Water testing no place to seek savings

Among the axioms we live by in the world of journalism is that stories, editorials and columns we expect to cause a stir often don’t, while reports we deem innocuous can end up setting off a firestorm.

The former is the case with a piece I wrote in March for the Community News about a proposal to end free water testing for private wells in Ontario.

At meetings in March, councils within the watershed received a resolution from the Ausable Bayfield Maitland Valley Source Protection Region committee asking the province not to proceed with a recommendation to phase out free testing.

In a letter to provincial Minister of Agriculture Lisa Thompson, committee chair Matthew Pearson raised the spectre of the Walkerton water crisis, which left seven people dead and caused more than 2,000 to fall ill when E. coli entered the community’s water system.

“In the Walkerton Inquiry Report Part 2, Justice O’Connor concluded the privatization of laboratory testing of (municipal) drinking water samples connected directly to the E. coli O157:H7 outbreak in Walkerton Ontario in May 2000,” the letter states. 

“Twenty-four years later, there is a proposal to privatize water testing once again.”

The committee’s concern centres on a recommendation in the provincial Auditor General’s 2023 Value-for-Money Audit of Public Health Ontario (PHO), which was released in December. The auditor recommended PHO, in conjunction with the Ministry of Health (MOH), update and implement a laboratory modernization plan within 12 months to streamline the laboratory’s operations.

“This stemmed from a 2017 proposal by PHO, collaboratively with the MOH at the request of the deputy minister, to close six of the 11 public health laboratory sites (Hamilton, Kingston, Orillia, Peterborough, Sault Ste. Marie and Timmins) and gradually discontinue private drinking water testing,” stated Pearson in the source protection committee’s letter.

Justification cited by the PHO and the MOH for the moves includes mitigating rising costs of maintaining facilities and establishing “a more efficient operating model that reduces the rerouting of samples to other PHO laboratory sites.”

About 50% of the Ausable Bayfield Maitland Valley region population is serviced by private wells, Pearson notes in his letter.

That a body charged with ensuring drinking water safety drawing parallels with the tragic Walkerton situation didn’t generate a flood of letters to the editor and massive public outrage is, to us, surprising.

The proposed move has gone mostly under the radar. A Google search on the topic generates virtually no hits from major media sources and only a few articles in scattered community papers, plus a fairly comprehensive piece from the Cottage Life magazine website.
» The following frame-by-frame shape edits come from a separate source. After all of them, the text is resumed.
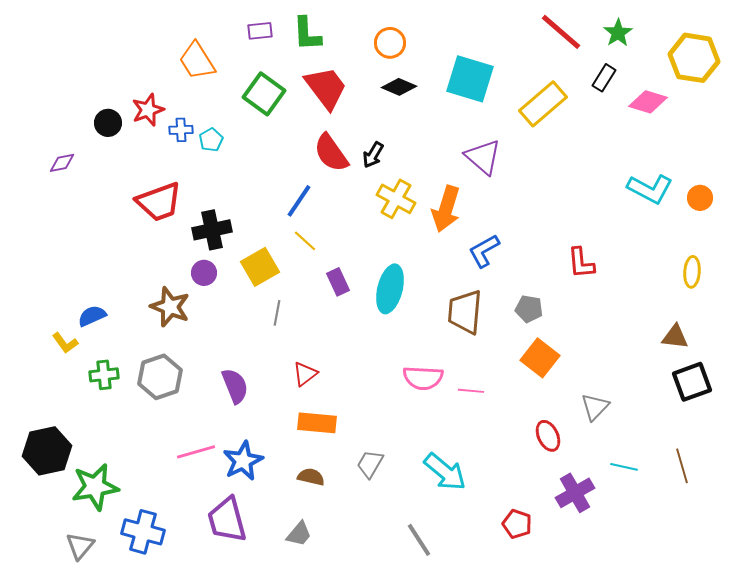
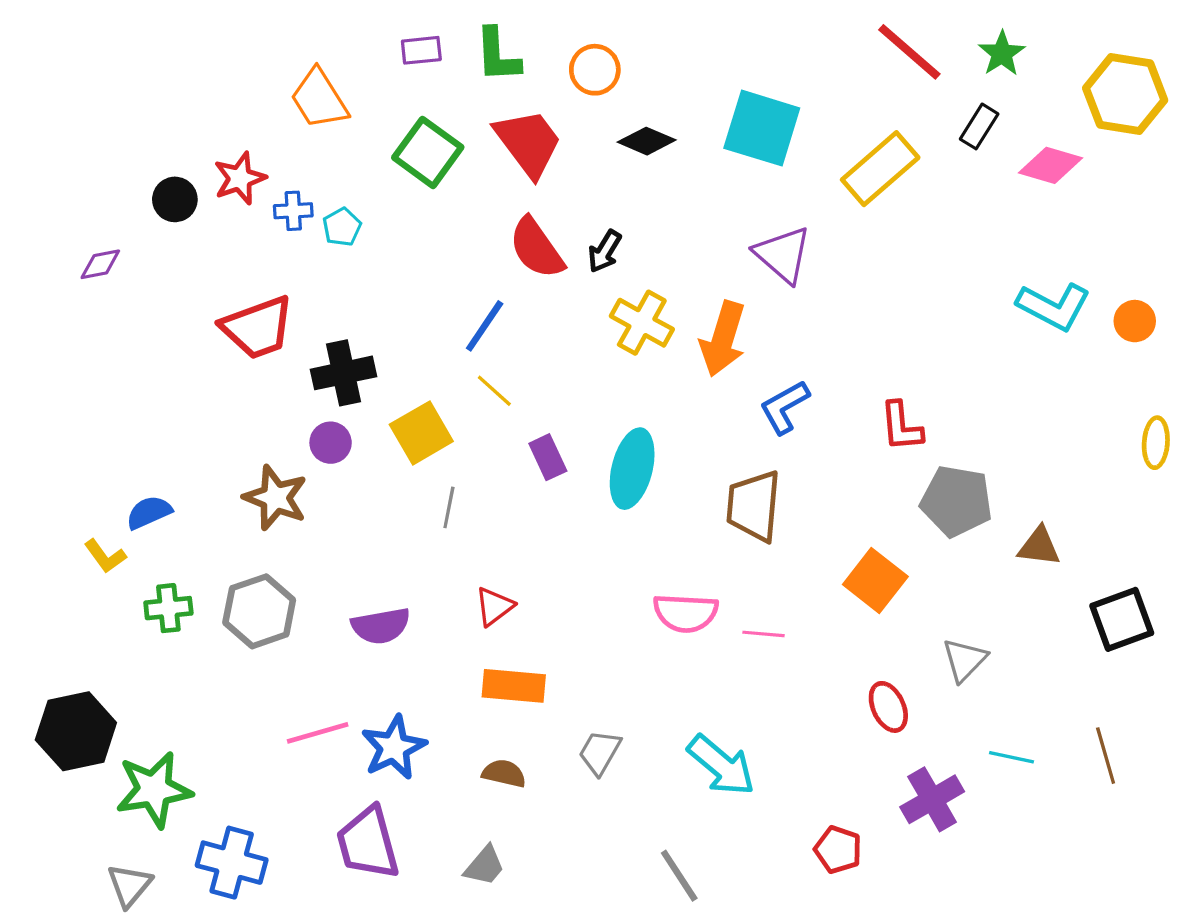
orange circle: (390, 43) -> (595, 70), moved
red L-shape: (581, 263) -> (901, 426), moved
yellow ellipse: (692, 272) -> (1156, 443), moved
gray pentagon: (529, 309) -> (956, 501), moved, size x1.6
brown triangle: (675, 337) -> (1039, 546), moved
purple semicircle: (235, 386) -> (381, 626), turned 102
Among the stories that can be found, are a couple misleadingly headlined, “Ontario health minister vows not to end free private well water tests,” and “Province clarifies stance – says private well water testing will continue.”

Both articles are based on Sylvia Jones’ April 22 response to a question in the legislature, where she stated: “To be clear there are no changes to where the people of Ontario can get their well water tested for free in the province of Ontario. 

“The ministry has not made any decisions about changes to the provincial well water testing program, including which laboratories conduct testing of water samples,” Jones continued.

To take this as a “vow” not to end free private well testing would be akin to accepting at face value today, Premier Doug Ford’s oft-recanted pledge that his government “won’t touch the Greenbelt.”

One suspects Jones’ feeble assertions won’t be the end of this story.

To be clear, gratis or levied, private well owners should be getting testing done. However, the local source committee feels forcing well owners to pay a fee to commercial labs, would “disincentivize testing,” due both to the cost and the inconvenience involved.

“When water is not monitored regularly, there is no way to know the true quality of the water, which puts people at increased risk of becoming ill,” the committee letter states. “With private systems being stand-alone systems, any associated illnesses are isolated sporadic events and do not come to public attention like those seen during the Walkerton outbreak.”

Most would agree that seeking cost-saving efficiencies is within every government’s mandate. But nearly 25 years after the devastating events in Walkerton, it’s difficult to see this as a good place to look.